I've stepped through the code and I've managed to get it working. However, I had to make two major (probably breaking) changes.
At first, I thought the issue was that the LEVELDB_ROOTLIST_KEY
was being evaluated wrong, and the group separator symbol wasn't being encoded correctly, but it turned out that it's actually the opposite. It seems that there is no group separator in the rootlist key in my levelDB. Instead it's just a space char. So I've changed L24 to:
LEVELDB_ROOTLIST_KEY = b"!pl#slc# spotify:user:{}:rootlist#"
That's odd and all, but after I made that change, I found that still didn't fix it. Instead now the code wasn't even reaching the files that contained the rootlist key. bytestring_less_or_equal
returns True in a bunch of cases where the keys don't match, which caused it to break the loop and just give up searching.

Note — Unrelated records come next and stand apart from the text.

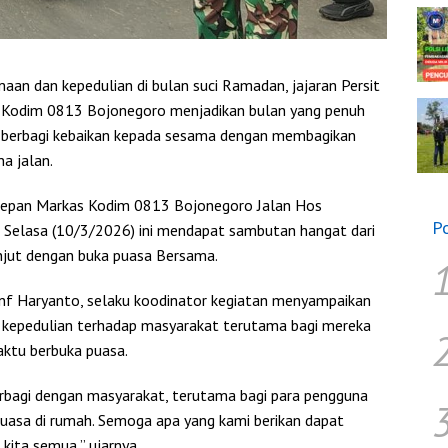
 dan kepedulian di bulan suci Ramadan, jajaran Persit
I Kodim 0813 Bojonegoro menjadikan bulan yang penuh
 berbagi kebaikan kepada sesama dengan membagikan
a jalan.
i depan Markas Kodim 0813 Bojonegoro Jalan Hos
P
Selasa (10/3/2026) ini mendapat sambutan hangat dari
njut dengan buka puasa Bersama.
nf Haryanto, selaku koodinator kegiatan menyampaikan
 kepedulian terhadap masyarakat terutama bagi mereka
ktu berbuka puasa.
berbagi dengan masyarakat, terutama bagi para pengguna
uasa di rumah. Semoga apa yang kami berikan dapat
ita semua,” ujarnya.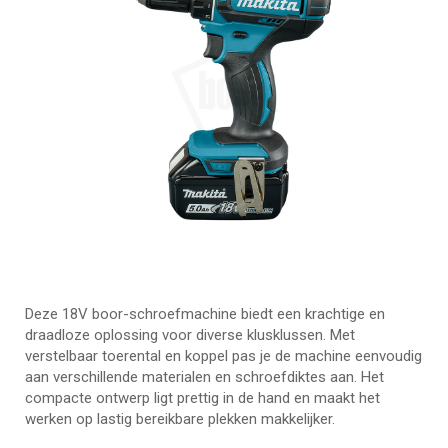
Deze 18V boor-schroefmachine biedt een krachtige en
draadloze oplossing voor diverse klusklussen. Met
verstelbaar toerental en koppel pas je de machine eenvoudig
aan verschillende materialen en schroefdiktes aan. Het
compacte ontwerp ligt prettig in de hand en maakt het
werken op lastig bereikbare plekken makkelijker.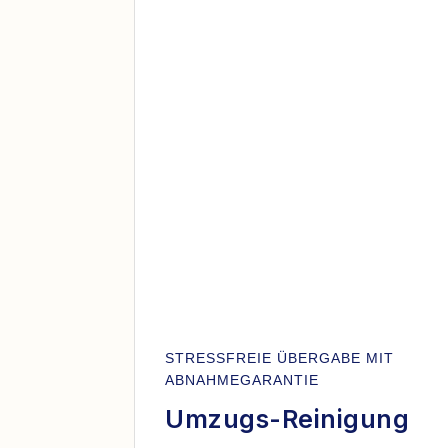
STRESSFREIE ÜBERGABE MIT
ABNAHMEGARANTIE
Umzugs-Reinigung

My initial fix was to edit bytestring_less_or_equal
as below, because while I understand this behaviour when the function is used as a comparator, we're not really using it as one here:
if byte1 == group_separator and byte2 != group_separator:
return False
if byte1 != group_separator and byte2 == group_separator:
return False
if byte1 < byte2:
return False
elif byte1 > byte2:
return False
But on further review of the code, a simpler fix is to simply remove the break
on L422.
I have pushed a branch with those changes for you to have a proper look: https://github.com/Nitemice/spotify-folders/commit/63a40c789de273dd7a95997816c8c2d81ccce194
@Nitemice Nice debugging there! :)
Change 1 is very interesting, and I'd like to learn more about thisโis this Windows specific, is there something else going on? I wonder if we could get others to give us data here.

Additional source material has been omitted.